*ASSIGNED TASK:* For each line below that contains the word "Development", return that line.

*RECORDS SUPPLIED:*
------------------------------------------------------------

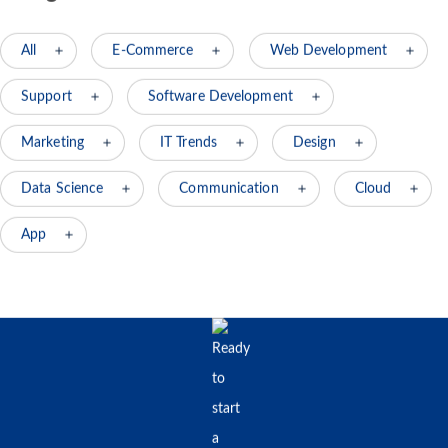
All
E-Commerce
Web Development
Support
Software Development
Marketing
IT Trends
Design
Data Science
Communication
Cloud
App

------------------------------------------------------------

*EXERCISE SOLUTION:*
Web Development
Software Development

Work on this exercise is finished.